Braun innove aussi – et avec plus de succès ! – quand il photographie les animaux dans les bâtiments de ferme ou en liberté dans les champs. Nadar faisait poser de profil des spécimens de comices dans des studios de plein air. Sur les vues de Braun, un mouton peut se détacher de son troupeau par la mise au point : derrière et devant les montagnes et l’herbe sont floues comme les autres duvets blancs.

Les chevaux montrés par les valets prennent des poses expressives qui font luire leur robe. Rosa Bonheur regarde ces images et les colore. Le crin blanc de son Cheval fixe est semé de ciel bleu, ses sabots sont vert tendre comme le sol entre les genêts.

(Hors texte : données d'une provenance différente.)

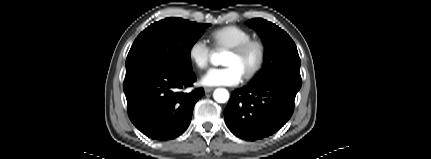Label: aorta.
<instances>
[{
    "instance_id": "1",
    "label": "aorta",
    "mask_w": 431,
    "mask_h": 159,
    "mask_svg": "<svg viewBox=\"0 0 431 159\" xmlns=\"http://www.w3.org/2000/svg\"><path fill=\"white\" fill-rule=\"evenodd\" d=\"M211 62L213 65H220L223 62V56L220 53H213L211 55ZM213 97L218 103H225L229 99V93L226 89L218 88L214 91Z\"/></svg>"
}]
</instances>
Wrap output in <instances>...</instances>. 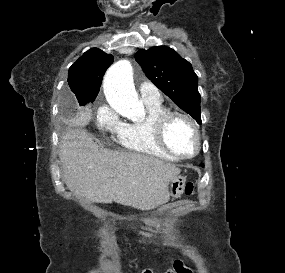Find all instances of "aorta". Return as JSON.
<instances>
[{"mask_svg":"<svg viewBox=\"0 0 285 273\" xmlns=\"http://www.w3.org/2000/svg\"><path fill=\"white\" fill-rule=\"evenodd\" d=\"M103 88L109 105L119 114L130 118L145 115L144 105L134 88L133 68L128 60H120L108 69Z\"/></svg>","mask_w":285,"mask_h":273,"instance_id":"obj_1","label":"aorta"}]
</instances>
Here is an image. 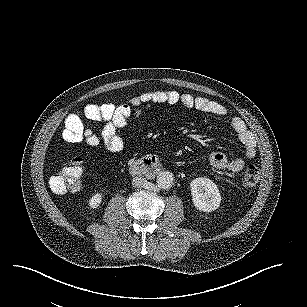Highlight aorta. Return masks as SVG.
<instances>
[{
  "label": "aorta",
  "mask_w": 307,
  "mask_h": 307,
  "mask_svg": "<svg viewBox=\"0 0 307 307\" xmlns=\"http://www.w3.org/2000/svg\"><path fill=\"white\" fill-rule=\"evenodd\" d=\"M156 183L159 188L167 190L170 189L174 184V175L169 171H162L156 178Z\"/></svg>",
  "instance_id": "obj_1"
}]
</instances>
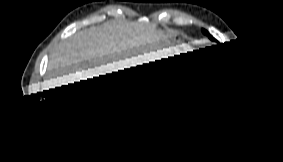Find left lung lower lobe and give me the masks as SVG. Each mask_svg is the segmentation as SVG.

Adolphe Braun, Vénus de Milo, Tirage au charbon, Münchner Stadtmuseum, Sammlung Fotografie

Ces échos picturaux s’assemblent pour constituer le propos du dernier chapitre de l’exposition : la reproduction d’œuvres d’art majeures par la technique du tirage au charbon. Les fresques de Michel Ange, les gravures de Dürer s’insèrent sur carton bleu entre des lignes tirées à la main. En 1865, l’entreprise Braun acquiert le brevet de reproduction de Joseph Swan et remplace le charbon par des pigments colorés pour s’approcher du dessin originel. Des générations de critiques, conservateurs, historiens, étudient grâce à ces éditions.

Dernier écho plastique, le Retable de la Passion d’Holbein le Jeune, vu par Jean-Jacques Henner qui réalise son Christ au tombeau horizontal et blanc. Aussi blanc que le marbre de la Vénus de Milo reproduite quand l’entreprise Braun obtient une franchise exclusive comme « photographe officiel du musée du Louvre ». Grandiose aboutissement…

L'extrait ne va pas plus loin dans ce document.